A Detection of $z$~2.3 Cosmic Voids from 3D Lyman-$\alpha$ Forest Tomography in the COSMOS Field

TL;DR

This paper reports the first detection of cosmic voids at redshift 2.3 using 3D Lyman-alpha forest tomography, revealing the large-scale structure of the early universe and its correspondence with galaxy distributions.

Contribution

It introduces a novel method for detecting high-redshift cosmic voids through 3D Lyman-alpha forest tomography, calibrated with hydrodynamical simulations.

Findings

Detected cosmic voids at z~2.3 in the IGM.

Void volume fraction matches simulation predictions.

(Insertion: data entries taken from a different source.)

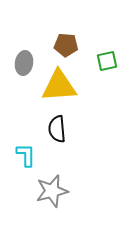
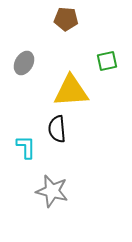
brown pentagon: moved 26 px up
gray ellipse: rotated 20 degrees clockwise
yellow triangle: moved 12 px right, 5 px down
cyan L-shape: moved 8 px up
gray star: rotated 28 degrees clockwise
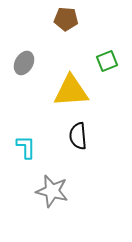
green square: rotated 10 degrees counterclockwise
black semicircle: moved 21 px right, 7 px down
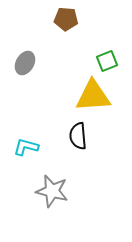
gray ellipse: moved 1 px right
yellow triangle: moved 22 px right, 5 px down
cyan L-shape: rotated 75 degrees counterclockwise
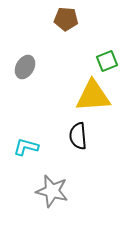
gray ellipse: moved 4 px down
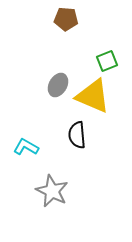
gray ellipse: moved 33 px right, 18 px down
yellow triangle: rotated 27 degrees clockwise
black semicircle: moved 1 px left, 1 px up
cyan L-shape: rotated 15 degrees clockwise
gray star: rotated 12 degrees clockwise
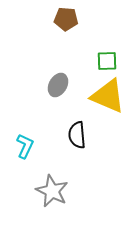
green square: rotated 20 degrees clockwise
yellow triangle: moved 15 px right
cyan L-shape: moved 1 px left, 1 px up; rotated 85 degrees clockwise
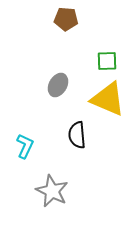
yellow triangle: moved 3 px down
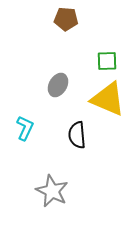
cyan L-shape: moved 18 px up
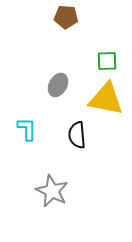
brown pentagon: moved 2 px up
yellow triangle: moved 2 px left; rotated 12 degrees counterclockwise
cyan L-shape: moved 2 px right, 1 px down; rotated 25 degrees counterclockwise
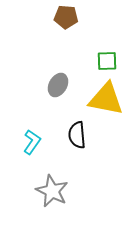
cyan L-shape: moved 5 px right, 13 px down; rotated 35 degrees clockwise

Void locations are significantly underdense in galaxies.

Abstract

We present the most distant detection of cosmic voids ($z \sim 2.3$) and the first detection of three-dimensional voids in the Lyman-$\alpha$ forest. We used a 3D tomographic map of the absorption with effective comoving spatial resolution of $2.5\,h^{-1}\mathrm{Mpc}$ and volume of $3.15\times 10^5\,h^{-3}\mathrm{Mpc}^3$, which was reconstructed from moderate-resolution Keck-I/LRIS spectra of 240 background Lyman-break galaxies and quasars in a $0.16\,\mathrm{deg}^2$ footprint in the COSMOS field. Voids were detected using a spherical overdensity finder calibrated from hydrodynamical simulations of the intergalactic medium. This allows us to identify voids in the IGM corresponding to voids in the underlying matter density field, yielding a consistent volume fraction of voids in both data (19.5%) and simulations (18.2%). We fit excursion set models to the void radius function and compare the radially-averaged stacked profiles of large voids ($r > 5$ $h^{-1}$ Mpc) to stacked voids in mock observations and the simulated density field. Comparing with 432 coeval galaxies with spectroscopic redshifts in the same volume as the tomographic map, we find that the tomography-identified voids are underdense in galaxies by 5.95$\sigma$ compared to random cells.